**The problem**
The entries are to be reproduced word for word, with all images left out.

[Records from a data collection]
-------

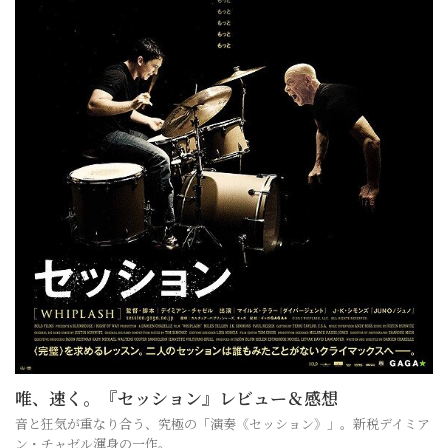
唯、速く。『セッション』レビュー＆感想
音と狂気が重なり合う、究極の「演奏《セッション》」。新税デイミア
ン・チャゼル渾身の一作。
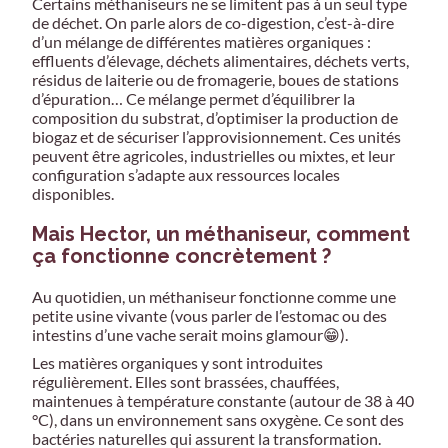
Certains méthaniseurs ne se limitent pas à un seul type
de déchet. On parle alors de co-digestion, c’est-à-dire
d’un mélange de différentes matières organiques :
effluents d’élevage, déchets alimentaires, déchets verts,
résidus de laiterie ou de fromagerie, boues de stations
d’épuration… Ce mélange permet d’équilibrer la
composition du substrat, d’optimiser la production de
biogaz et de sécuriser l’approvisionnement. Ces unités
peuvent être agricoles, industrielles ou mixtes, et leur
configuration s’adapte aux ressources locales
disponibles.
Mais Hector, un méthaniseur, comment
ça fonctionne concrètement ?
Au quotidien, un méthaniseur fonctionne comme une
petite usine vivante (vous parler de l’estomac ou des
intestins d’une vache serait moins glamour😁).
Les matières organiques y sont introduites
régulièrement. Elles sont brassées, chauffées,
maintenues à température constante (autour de 38 à 40
°C), dans un environnement sans oxygène. Ce sont des
bactéries naturelles qui assurent la transformation.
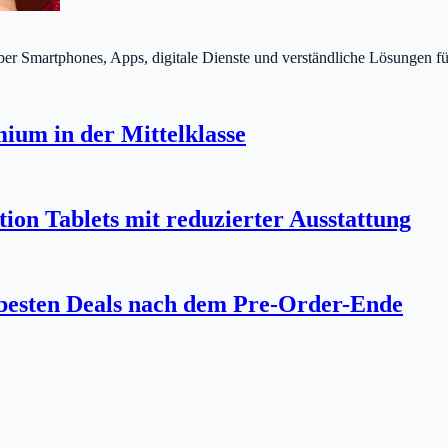
über Smartphones, Apps, digitale Dienste und verständliche Lösungen fü
um in der Mittelklasse
on Tablets mit reduzierter Ausstattung
 besten Deals nach dem Pre-Order-Ende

-------

**Answer space**
唯、速く。『セッション』レビュー＆感想
音と狂気が重なり合う、究極の「演奏《セッション》」。新税デイミア
ン・チャゼル渾身の一作。
Certains méthaniseurs ne se limitent pas à un seul type
de déchet. On parle alors de co-digestion, c’est-à-dire
d’un mélange de différentes matières organiques :
effluents d’élevage, déchets alimentaires, déchets verts,
résidus de laiterie ou de fromagerie, boues de stations
d’épuration… Ce mélange permet d’équilibrer la
composition du substrat, d’optimiser la production de
biogaz et de sécuriser l’approvisionnement. Ces unités
peuvent être agricoles, industrielles ou mixtes, et leur
configuration s’adapte aux ressources locales
disponibles.
Mais Hector, un méthaniseur, comment
ça fonctionne concrètement ?
Au quotidien, un méthaniseur fonctionne comme une
petite usine vivante (vous parler de l’estomac ou des
intestins d’une vache serait moins glamour😁).
Les matières organiques y sont introduites
régulièrement. Elles sont brassées, chauffées,
maintenues à température constante (autour de 38 à 40
°C), dans un environnement sans oxygène. Ce sont des
bactéries naturelles qui assurent la transformation.
über Smartphones, Apps, digitale Dienste und verständliche Lösungen fü
um in der Mittelklasse
on Tablets mit reduzierter Ausstattung
 besten Deals nach dem Pre-Order-Ende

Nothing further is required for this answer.